Spin read-out in atomic qubits in an all-epitaxial three-dimensional transistor

ROM 2019-03
Author: michelle.simmons@unsw.edu.au
Institute: Australian Research Council Centre of Excellence for Quantum Computation and Communications Technology, School of Physics, University of New South Wales, Sydney, New South Wales, Australia
Publication: Nature Nanotechnology (2019) (not in print yet, online only)

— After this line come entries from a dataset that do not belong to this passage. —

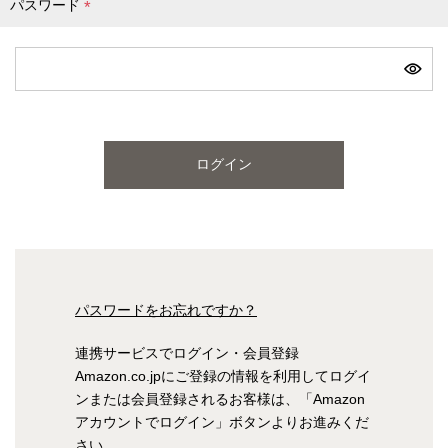
パスワード
(
必
ピンク
ブルー
パープル
須
)
寝具一覧を見る
ログイン
マットレス
マットレスを探す
シングル
セミダブル
パスワードをお忘れですか？
ダブル
ワイドダブル
連携サービスでログイン・会員登録
Amazon.co.jpにご登録の情報を利用してログイ
クイーン
キング
ンまたは会員登録されるお客様は、「Amazon
アカウントでログイン」ボタンよりお進みくだ
自社オリジナルマットレス
さい。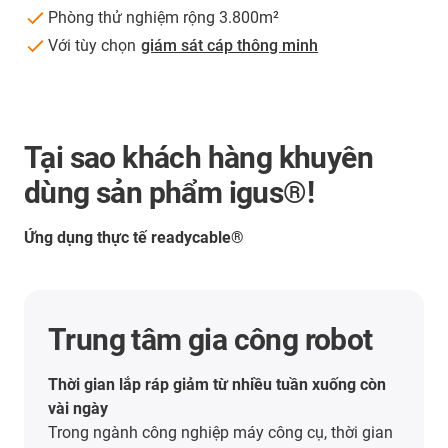
Phòng thử nghiệm rộng 3.800m²
Với tùy chọn
giám sát cáp thông minh
Tại sao khách hàng khuyên
dùng sản phẩm igus®!
Ứng dụng thực tế readycable®
readycable® trong xích
dẫn cáp cho sàn nâng
telescopic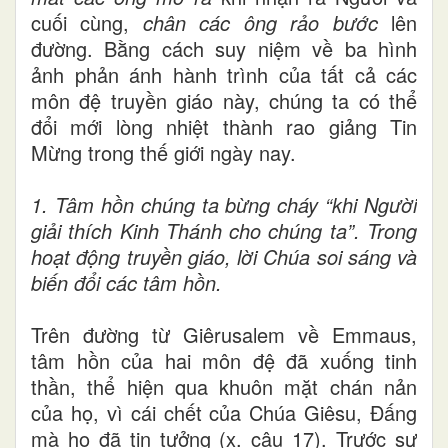
cuối cùng,
chân các ông rảo bước
lên
đường. Bằng cách suy niệm về ba hình
ảnh phản ánh hành trình của tất cả các
môn đệ truyền giáo này, chúng ta có thể
đổi mới lòng nhiệt thành rao giảng Tin
Mừng trong thế giới ngày nay.
1.
Tâm hồn chúng ta bừng cháy “khi Người
giải thích Kinh Thánh cho chúng ta”. Trong
hoạt động truyền giáo, lời Chúa soi sáng và
biến đổi các tâm hồn.
Trên đường từ Giêrusalem về Emmaus,
tâm hồn của hai môn đệ đã xuống tinh
thần, thể hiện qua khuôn mặt chán nản
của họ, vì cái chết của Chúa Giêsu, Đấng
mà họ đã tin tưởng (x. câu 17). Trước sự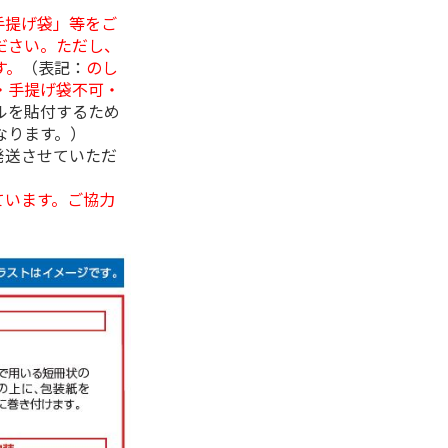
手提げ袋」等をご
ださい。ただし、
す。
（表記：
のし
・手提げ袋不可・
ルを貼付するため
なります。）
発送させていただ
ています。ご協力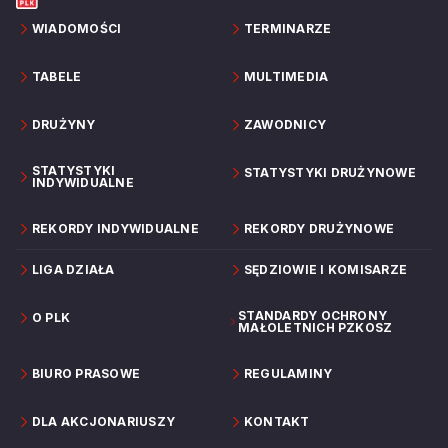
WIADOMOŚCI
TERMINARZE
TABELE
MULTIMEDIA
DRUŻYNY
ZAWODNICY
STATYSTYKI
STATYSTYKI DRUŻYNOWE
INDYWIDUALNE
REKORDY INDYWIDUALNE
REKORDY DRUŻYNOWE
LIGA DZIAŁA
SĘDZIOWIE I KOMISARZE
STANDARDY OCHRONY
O PLK
MAŁOLETNICH PZKOSZ
BIURO PRASOWE
REGULAMINY
DLA AKCJONARIUSZY
KONTAKT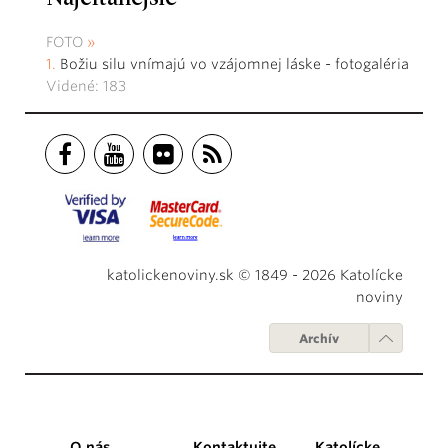
FOTO
Božiu silu vnímajú vo vzájomnej láske - fotogaléria
Videné: 183
katolickenoviny.sk © 1849 - 2026 Katolícke
noviny
Archív
O nás
Kontaktujte
Katolícke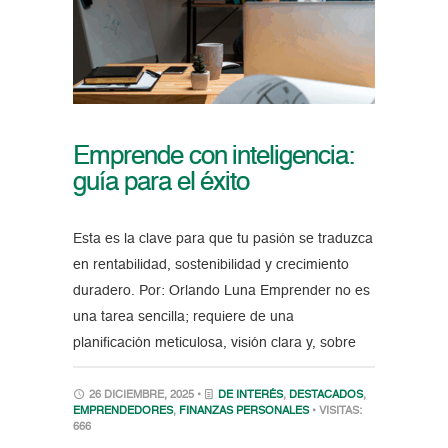
Emprende con inteligencia:
guía para el éxito
Esta es la clave para que tu pasión se traduzca
en rentabilidad, sostenibilidad y crecimiento
duradero. Por: Orlando Luna Emprender no es
una tarea sencilla; requiere de una
planificación meticulosa, visión clara y, sobre
26 DICIEMBRE, 2025 •
DE INTERÉS
,
DESTACADOS
,
EMPRENDEDORES
,
FINANZAS PERSONALES
• VISITAS:
666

The realization of the surface code for topological error correction is an essential step towards a universal quantum computer. For single-atom qubits in silicon, the need to control and read out qubits synchronously and in parallel requires the formation of a two-dimensional array of qubits with control electrodes patterned above and below this qubit layer. This vertical three-dimensional device architecture requires the ability to pattern dopants in multiple, vertically separated planes of the silicon crystal with nanometre precision interlayer alignment. Additionally, the dopants must not diffuse or segregate during the silicon encapsulation. Critical components of this architecture — such as nanowires, single-atom transistors and single-electron transistors – have been realized on one atomic plane by patterning phosphorus dopants in silicon using scanning tunneling microscope (STM) hydrogen resist lithography. In our latest work at the Centre for Quantum Computation & Communication Technology (University of New South Wales, Sydney), we extend this STM fabrication technique to three dimensions and demonstrate single-shot spin read-out with 97.9% measurement fidelity of a phosphorus dopant qubit within a vertically gated single-electron transistor with ≤ 5nm interlayer alignment accuracy. Our strategy ensures the formation of a fully crystalline transistor using just two atomic species: phosphorus and silicon.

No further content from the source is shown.